On a smaller scale, you could surprise the family with a family outing during the weekend. Day expeditions to the park, the zoo, the mall, the waterfalls or even the amusement park are all welcome diversions for the whole family.
Exploring New Horizons
It is always exciting to try new things or to visit new places. Parents can encourage this spirit of adventure in the family by making it a part of the family culture to regularly try new things.
The Wong family learns about a new country every month by having a cultural dinner where they eat the food of a particular country, listen to their music and even try to dress like them.
“We had a Turkish dinner the other night at the house”, explains Mr. Wong. “The children helped decorate the house with Turkish designs and they helped us prepare some Turkish dishes based on recipes my son downloaded from the Internet.”
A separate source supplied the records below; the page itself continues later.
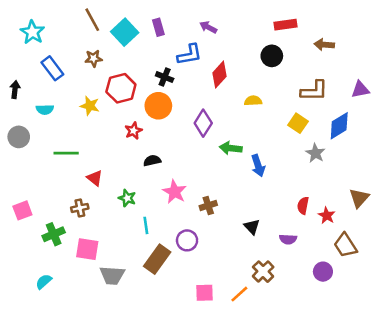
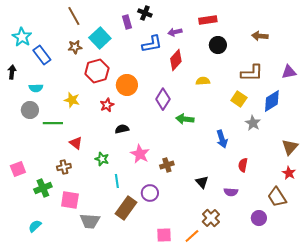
red rectangle: (286, 25) -> (208, 20), moved
purple arrow: (208, 27) -> (175, 32), moved, turned -40
cyan star: (32, 32) -> (22, 37), moved
cyan square: (125, 32) -> (100, 38), moved
black cross: (165, 77) -> (145, 13), moved
yellow star: (90, 106) -> (72, 100), moved
gray circle: (19, 137) -> (30, 110), moved
blue arrow: (258, 166) -> (222, 139), moved
brown triangle: (359, 198) -> (290, 147), moved
red star: (327, 215) -> (289, 173), moved

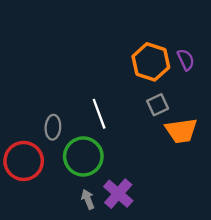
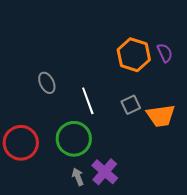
gray square: (158, 105) -> (131, 105), moved
gray ellipse: (53, 127) -> (47, 83), moved, turned -30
Mr. and Mrs. Davids make it a point to visit a new place on the first weekend of every month with their children. “Last month, we visited the Bird Park, which was my daughter’s choice. Next month my son wants to swim in the waterfalls, so we have chosen to go to the one near Klang Gates. The idea is to let the children decide on something new and fun that they want to do.”
Both, the Wong and Davids family, showcase the importance of having children play an active role in deciding what to do and in carrying out family activities. I’ve always advocated the importance of children-initiated activities because they create a family culture that encourages the child to be proactive and to try new things without the fear of failure.
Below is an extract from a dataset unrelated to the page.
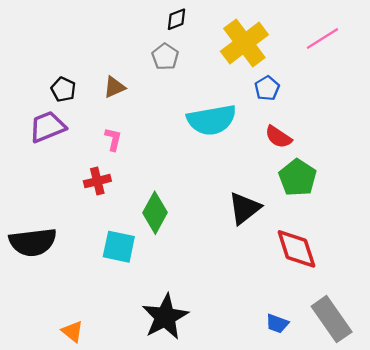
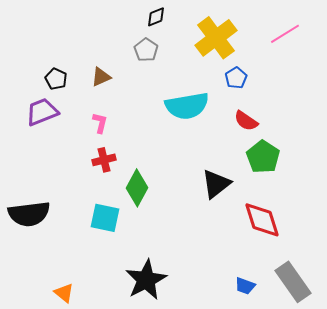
red cross: (97, 181) -> (104, 160), moved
Some of the most exciting games families can play don’t cost any money at all. They just require a vivid imagination and some resourcefulness. Making tents in the living room using bed-sheets and furniture, building castles with pillows and chairs; these are simple games that young children love because they engage their imagination.
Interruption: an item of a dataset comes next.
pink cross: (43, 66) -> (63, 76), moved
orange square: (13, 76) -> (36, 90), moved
I love the book by celebrated Malaysian cartoonist Lat that illustrates all the games he used to play as a child when he was growing up in the kampung. My five-year-old daughter loves that book. She can spend a long time just flipping through the illustrations because the games fascinate her. This reminds me of what our children’s inventiveness and imagination can achieve.
I think parents should relearn the simple art of playing games. Most of us played dozens of games when we were growing up; be it skipping, catch, or playing with marbles or bottle caps. They involved skills, intelligence and planning, but most of all they were incredibly fun. We should pass these games down to the next generation.
My daughter loves inventing mini-games that she makes the rest of the family participate in. She uses simple household objects like pencils and paper, books and balls, slippers and socks as well as straws and cups. With these items, she thinks of new, fun challenges all the time. When we were growing up, we used to call these tele-matches, or creative games. I think it is wonderful when children are allowed to create new games. Parents should be sporting enough to play along and encourage this sense of imagination.
Families need to enjoy being together. In the end though, all it takes is for us to set aside time and put aside all our work and worries, so that we can be free to really enjoy ourselves with the people we love. Joy is not something that can be manufactured using some formula. Thus, it is important that fun activities are not ‘regimented’. In other words, you can’t force everyone to have fun according to some timetable.
All of us have our own way of having fun. The important thing is that we find ways to have fun with our kids while the opportunities are still there. After all, parenting is a once in a lifetime journey to behold.